Time Charter and Voyage Expenses
Time charter and voyage expenses comprise mainly commission paid to ship brokers, the cost of bunker fuel for owner’s account when a ship is off-hire or idle and miscellaneous owner’s costs associated with a ship’s voyage. Time charter and voyage expenses were $2.5 million for the three months ended September 30, 2020, compared to $2.4 million in the prior year period. The increase was mainly due to the addition of the six vessels since July 1, 2019, all of which incur such commission.
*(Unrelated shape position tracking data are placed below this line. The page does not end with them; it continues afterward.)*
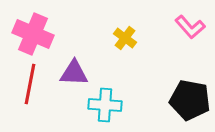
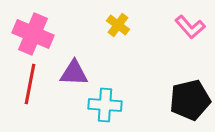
yellow cross: moved 7 px left, 13 px up
black pentagon: rotated 24 degrees counterclockwise
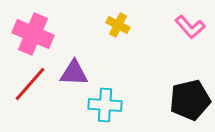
yellow cross: rotated 10 degrees counterclockwise
red line: rotated 30 degrees clockwise
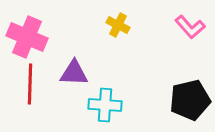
pink cross: moved 6 px left, 3 px down
red line: rotated 39 degrees counterclockwise
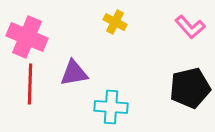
yellow cross: moved 3 px left, 3 px up
purple triangle: rotated 12 degrees counterclockwise
black pentagon: moved 12 px up
cyan cross: moved 6 px right, 2 px down
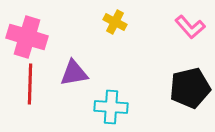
pink cross: rotated 6 degrees counterclockwise
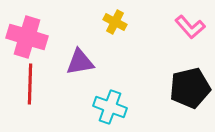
purple triangle: moved 6 px right, 11 px up
cyan cross: moved 1 px left; rotated 16 degrees clockwise
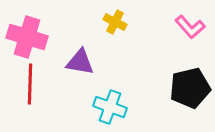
purple triangle: rotated 20 degrees clockwise
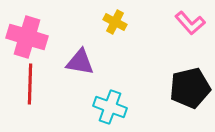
pink L-shape: moved 4 px up
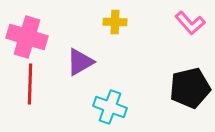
yellow cross: rotated 25 degrees counterclockwise
purple triangle: rotated 40 degrees counterclockwise
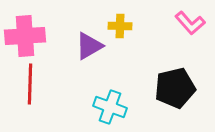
yellow cross: moved 5 px right, 4 px down
pink cross: moved 2 px left, 1 px up; rotated 21 degrees counterclockwise
purple triangle: moved 9 px right, 16 px up
black pentagon: moved 15 px left
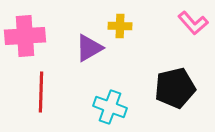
pink L-shape: moved 3 px right
purple triangle: moved 2 px down
red line: moved 11 px right, 8 px down
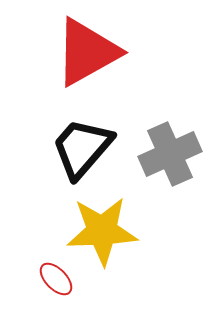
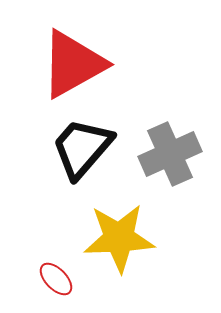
red triangle: moved 14 px left, 12 px down
yellow star: moved 17 px right, 7 px down
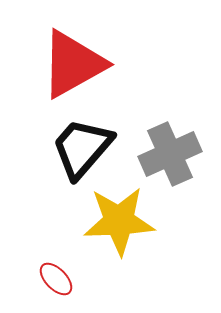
yellow star: moved 17 px up
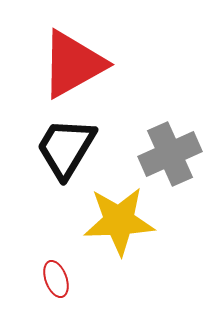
black trapezoid: moved 16 px left; rotated 10 degrees counterclockwise
red ellipse: rotated 24 degrees clockwise
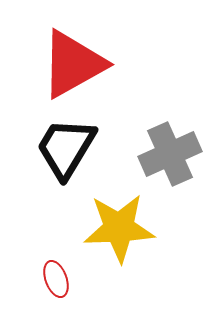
yellow star: moved 7 px down
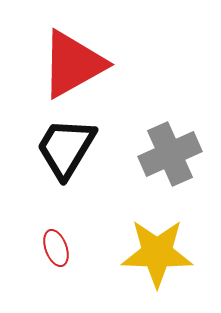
yellow star: moved 38 px right, 25 px down; rotated 4 degrees clockwise
red ellipse: moved 31 px up
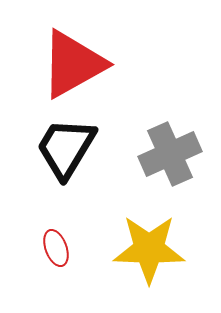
yellow star: moved 8 px left, 4 px up
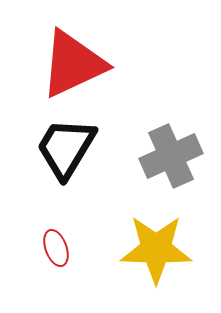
red triangle: rotated 4 degrees clockwise
gray cross: moved 1 px right, 2 px down
yellow star: moved 7 px right
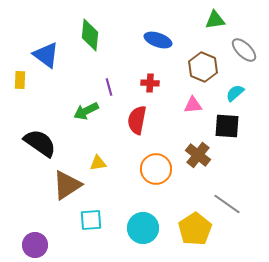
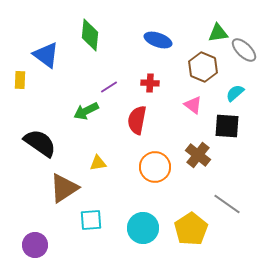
green triangle: moved 3 px right, 13 px down
purple line: rotated 72 degrees clockwise
pink triangle: rotated 42 degrees clockwise
orange circle: moved 1 px left, 2 px up
brown triangle: moved 3 px left, 3 px down
yellow pentagon: moved 4 px left
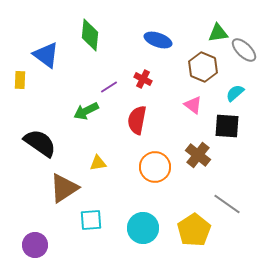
red cross: moved 7 px left, 4 px up; rotated 24 degrees clockwise
yellow pentagon: moved 3 px right, 1 px down
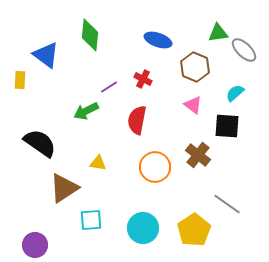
brown hexagon: moved 8 px left
yellow triangle: rotated 18 degrees clockwise
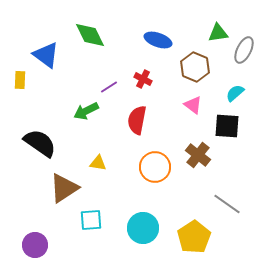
green diamond: rotated 32 degrees counterclockwise
gray ellipse: rotated 72 degrees clockwise
yellow pentagon: moved 7 px down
In addition, a number of our legacy ships have completed their initial charters with CMA CGM or OOCL, which charters did not attract such commission and were employed on new charters obtained with the assistance of a broker, thereby incurring commission.
For the nine months ended September 30, 2020, time charter and voyage expenses were $8.7 million, compared to $6.1 million in the comparative period with the increase being due to the addition of five vessels since October 1, 2019. Further, there was an increase in bunker costs for GSL MatisseandUtrillo (assets held for sale as at June 30, 2020), and for Julie andGSL Christen during idle time.
Depreciationand Amortization
Depreciation and amortization for the three-month period ended September 30, 2020 was $11.8 million, compared to $11.2 million in the third quarter of 2019. The increase was mainly due to the addition of six vessels since July 1, 2019.
Depreciation for the nine months ended September 30, 2020 was $35.0 million, compared to $32.9 million in the comparative period, with the increase being due to the addition of five vessels since October 1, 2019.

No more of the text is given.